* What the exercise asks
Please give back the listing below word for word, without the images.

* Stored data
= Beginning of Section =
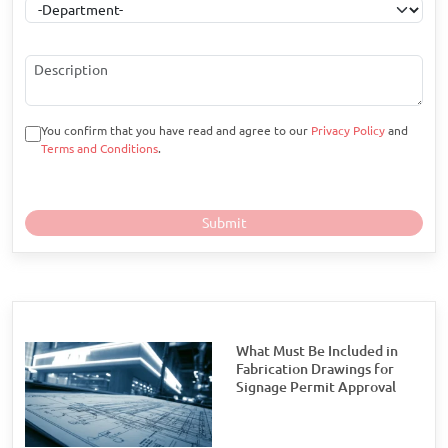
You confirm that you have read and agree to our
Privacy Policy
and
Terms and Conditions
.
What Must Be Included in
Fabrication Drawings for
Signage Permit Approval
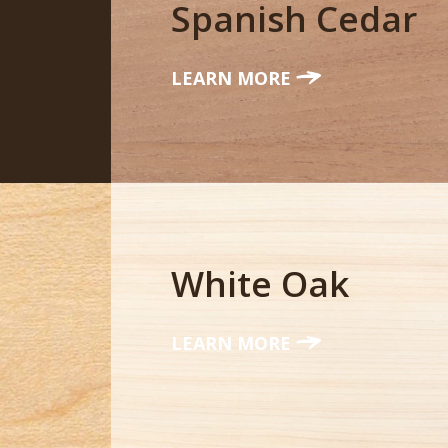
Spanish Cedar
LEARN MORE
White Oak
LEARN MORE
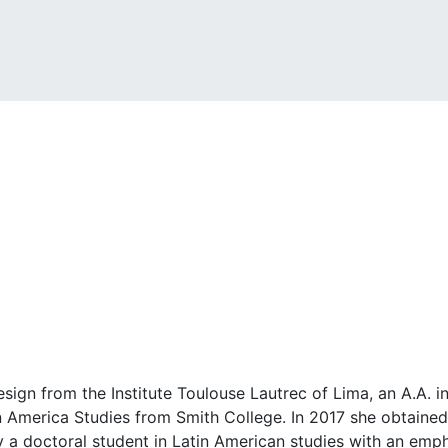
esign from the Institute Toulouse Lautrec of Lima, an A.A.
n America Studies from Smith College. In 2017 she obtained
y a doctoral student in Latin American studies with an emph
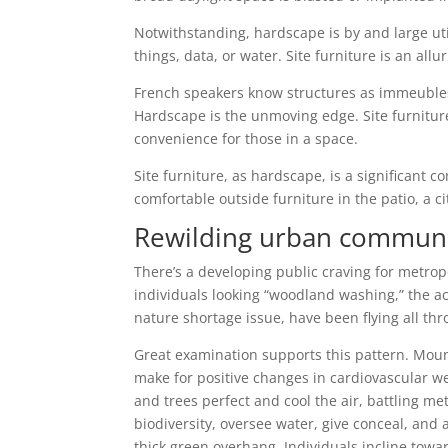
Notwithstanding, hardscape is by and large uti
things, data, or water. Site furniture is an allu
French speakers know structures as immeuble
Hardscape is the unmoving edge. Site furniture
convenience for those in a space.
Site furniture, as hardscape, is a significant 
comfortable outside furniture in the patio, a ci
Rewilding urban communi
There’s a developing public craving for metro
individuals looking “woodland washing,” the act
nature shortage issue, have been flying all th
Great examination supports this pattern. Mou
make for positive changes in cardiovascular w
and trees perfect and cool the air, battling m
biodiversity, oversee water, give conceal, an
thick green overhang. Individuals incline tow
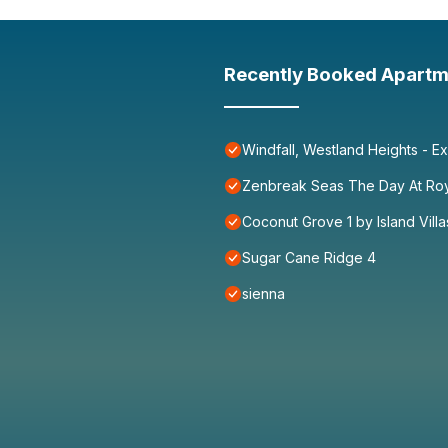
Recently Booked Apartm
Windfall, Westland Heights - Ex
Zenbreak Seas The Day At Ro
Coconut Grove 1 by Island Villa
Sugar Cane Ridge 4
sienna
= End of Section =
* Answer for this exercise
You confirm that you have read and agree to our
Privacy Policy
and
Terms and Conditions
.
What Must Be Included in
Fabrication Drawings for
Signage Permit Approval
Spanish Cedar
LEARN MORE
White Oak
LEARN MORE
esign from the Institute Toulouse Lautrec of Lima, an A.A.
n America Studies from Smith College. In 2017 she obtained
y a doctoral student in Latin American studies with an emph
Notwithstanding, hardscape is by and large uti
things, data, or water. Site furniture is an allu
French speakers know structures as immeuble
Hardscape is the unmoving edge. Site furniture
convenience for those in a space.
Site furniture, as hardscape, is a significant 
comfortable outside furniture in the patio, a ci
Rewilding urban communi
There’s a developing public craving for metro
individuals looking “woodland washing,” the act
nature shortage issue, have been flying all th
Great examination supports this pattern. Mou
make for positive changes in cardiovascular w
and trees perfect and cool the air, battling m
biodiversity, oversee water, give conceal, an
thick green overhang. Individuals incline tow
Recently Booked Apartm
Windfall, Westland Heights - Ex
Zenbreak Seas The Day At Ro
Coconut Grove 1 by Island Villa
Sugar Cane Ridge 4
sienna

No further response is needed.